There were some damned spooky tales. I think the one that really scared the piss out of me was the one about the mirror. This woman had an antique mirror. She had it in her bedroom. Night falls, and I guess she can’t sleep. For some reason I didn’t quite catch, she was looking at the mirror. A pair of eyes — not her own -appeared in the glass. They scanned the room, then met her own eyes dead on. Then this mouth appears with this frightening smile, like it had her. She threw a lamp (I think) at the mirror and ran out of the room. Her family thought she was crazy. It chilled me to the bone.

I had something kind of scary (but not that scary) happen to me when I was about 13. I was thinking lots of scary thoughts, like stuff about Satan (I was obsessed with the idea that the devil was out to get me when I was a kid), stuff about the construction worker who had been killed while building a house across the street (we lived in a new neighborhood). Then BOOM! My music box starts playing of its own accord. I didn’t touch it; no one did. It just started playing. I flew — and I mean flew, because I don’t think my feet hit the ground — into my mother’s room and told her what happened. I had to sleep in there with her because I was too scared to go back into my room. I told Steve about it, and his theory is that it was a poltergeist, because 12-14ish girls tend to attract them — or something like that.
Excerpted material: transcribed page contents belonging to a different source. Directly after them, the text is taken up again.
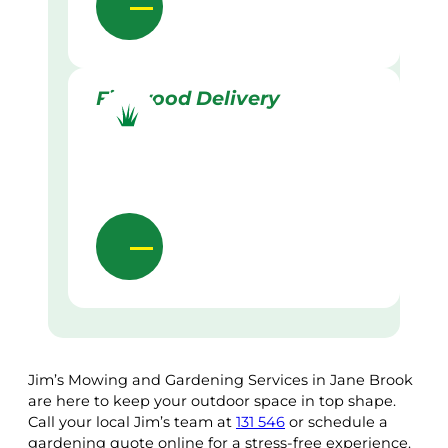
Firewood Delivery
Jim’s Mowing and Gardening Services in Jane Brook
are here to keep your outdoor space in top shape.
Call your local Jim’s team at
131 546
or schedule a
gardening quote online for a stress-free experience.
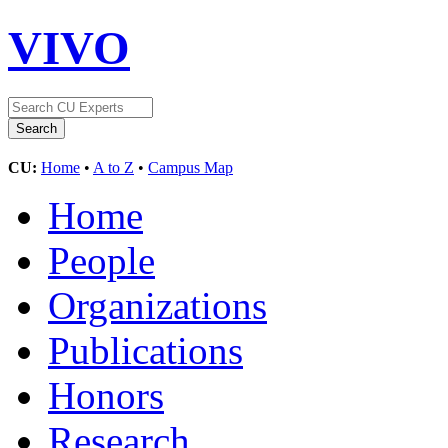
VIVO
CU:
Home
•
A to Z
•
Campus Map
Home
People
Organizations
Publications
Honors
Research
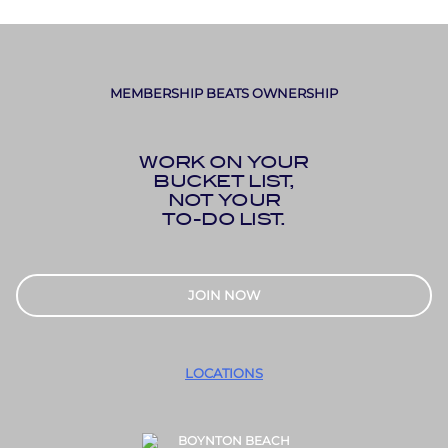
MEMBERSHIP BEATS OWNERSHIP
WORK ON YOUR
BUCKET LIST,
NOT YOUR
TO-DO LIST.
JOIN NOW
LOCATIONS
BOYNTON BEACH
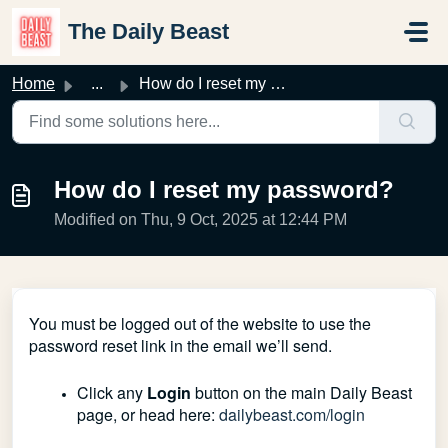
Skip to main content
The Daily Beast
Home
...
How do I reset my password?
How do I reset my password?
Modified on Thu, 9 Oct, 2025 at 12:44 PM
You must be logged out of the website to use the
password reset link in the email we’ll send.
Click any
Login
button on the main Daily Beast
page, or head here:
dailybeast.com/login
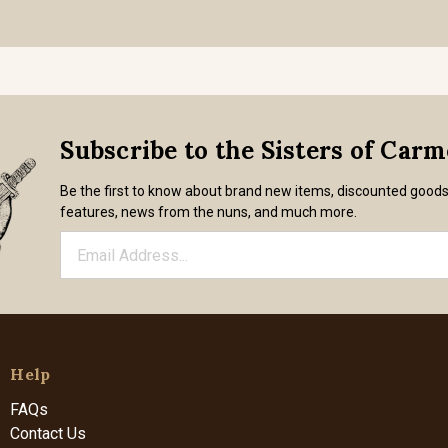
Subscribe to the Sisters of Car
Be the first to know about brand new items, discounted good
features, news from the nuns, and much more.
Help
FAQs
Contact Us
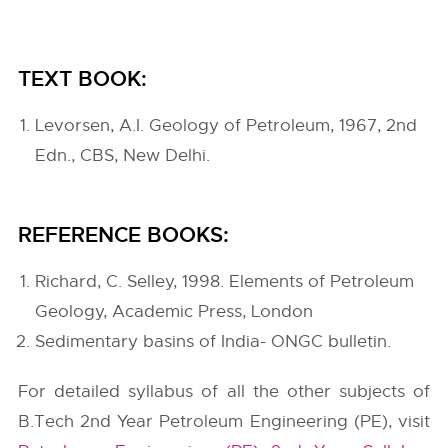
TEXT BOOK:
Levorsen, A.I. Geology of Petroleum, 1967, 2nd
Edn., CBS, New Delhi.
REFERENCE BOOKS:
Richard, C. Selley, 1998. Elements of Petroleum
Geology, Academic Press, London
Sedimentary basins of India- ONGC bulletin.
For detailed syllabus of all the other subjects of
B.Tech 2nd Year Petroleum Engineering (PE), visit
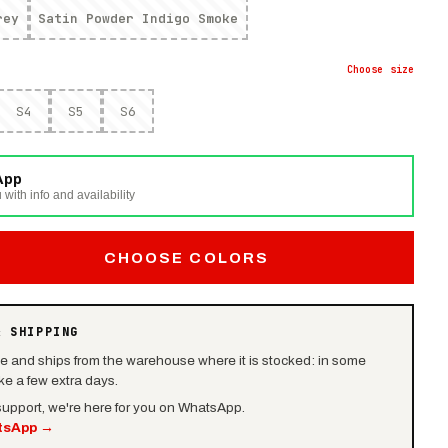
rey
Satin Powder Indigo Smoke
Choose
size
S4
S5
S6
App
 with info and availability
CHOOSE COLORS
& SHIPPING
le and ships from the warehouse where it is stocked: in some
e a few extra days.
 support, we're here for you on WhatsApp.
tsApp
→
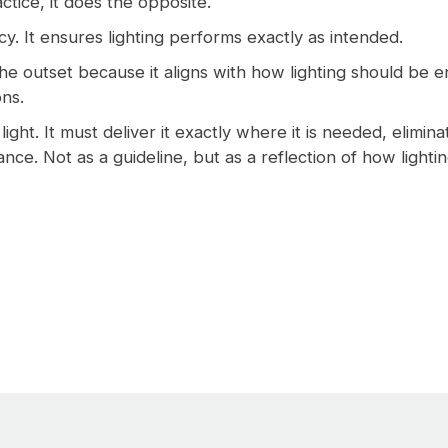
ctice, it does the opposite.
ncy. It ensures lighting performs exactly as intended.
he outset because it aligns with how lighting should be en
ons.
light. It must deliver it exactly where it is needed, elimin
nce. Not as a guideline, but as a reflection of how light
I’m sure he’ll set that record straight in his diary.

I have been devouring Matt’s diary. He should join my Happily Married diaryring — he gushes about his husband almost as much as I do about mine. Plus we went to the same college and he lives close to me. I guess I can get by with revealing that much. Now if he just liked opera… His entries brought tears to my eyes. There were a couple of times there when he was describing things that are very familiar to me — like your family not being able to accept the person you love and the pain that causes. Reading about how his father acted when he came out, reading about his mom and sister at his wedding. Gosh. I called my mom to tell her Steve and I had gotten married. She went dumb, just like Matt’s mom did when he came out. She told me she thought I was making a mistake. It was hard to have to deal with anything that would mar that beautiful day.

We had decided to do it the night before. My divorce had been final for a while, but we were still waiting on his. Anyway, Steve says screw it, let’s just do it tomorrow. Tomorrow! We got online to find out what we would need. We had to drive out of state because our state requires a blood test, and we just didn’t have time. So we got up the next morning and drove about three hours. We married in the hallway of the city hall, right in front of the Christmas tree. A little man who just sat around all day performing weddings for people who got marriage licenses performed the ceremony and took our pictures (which didn’t turn out because he didn’t use the flash — devastated me). I wore the dressiest maternity dress I could find – a yellow one with pretty flowers on it. I was five months pregnant. We called Steve’s mom to tell her the news, and she was ecstatic. She doesn’t know it, but part of the reason she has my undying love is that she accepted me and put her love for her son and his happiness before some fundamentalist set of values. Guess which road my parents took? Call me Hester Prynne, y’all. One of the most disheartening things to learn is that your parents’ supposed “unconditional love” for you does indeed have conditions. So I, like Matt, was dying to move away, and now we have, albeit not as far away as he might be moving. I feel a certain amount of freedom in that. I like it here. I love my home. I can see myself living here for some time. Now, if I can just find a job…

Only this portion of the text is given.